Der Bär flattert heftig in östlicher Richtung.
Während des 9to5-Festivals haben mich viele Teilnehmer, die bei der Diskussion nicht zugehört hatten, nach der Bismarc Media gefragt. Deshalb hier nochmals in aller Kürze: Warum heißt der Kulturbetrieb Kulturbetrieb? Weil es dabei auch um Geschäfte geht. Obwohl dies so ist, werden die Produktionsbedingungen von Werken der Kunst und Literatur meist nicht thematisiert. Wir wollten das 1968 ändern und gründeten die Literaturproduzenten, ein Zusammenschluß von linken Autoren, Verlagsangestellten und Buchhändlern, welche die Produktionsverhältnisse zum Tanzen bringen wollten mittels Gründung von Autorenverlagen, Mitbestimmung und Meinungsfreiheit in Buchhandlung und Verlagen.

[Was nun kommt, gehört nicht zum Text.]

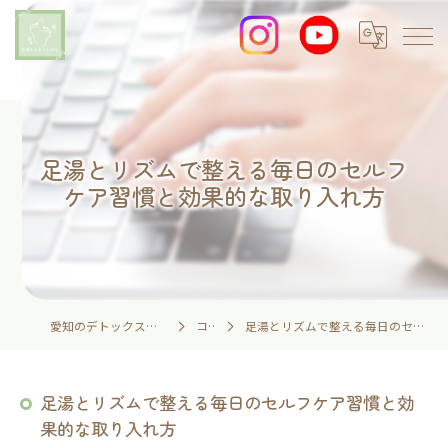
足湯とリズムで整える毎日のセルフ
ケア習慣と効果的な取り入れ方
愛知のデトックスなら足湯とイネイトの家
コラム
足湯とリズムで整える毎日のセルフケア習慣と効果的な取り入れ方
足湯とリズムで整える毎日のセルフケア習慣と効
果的な取り入れ方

aus ›Protest! Literatur um 1968‹, Marbacher Kataloge, 1998
Ich hatte vorher in diversen Verlagen als Werbeleiter und Verlagsleiter gearbeitet und gründete 1969 den März Verlag und die Olympia Press. Bis zu einem gewissen Grade wurden die Vorstellungen der Literaturproduzenten bei März und Olympia Press eingelöst: Alle vier Mitgründer der beiden Verlage wurden Kommanditisten, ich war Komplementär, also persönlich haftender Gesellschafter.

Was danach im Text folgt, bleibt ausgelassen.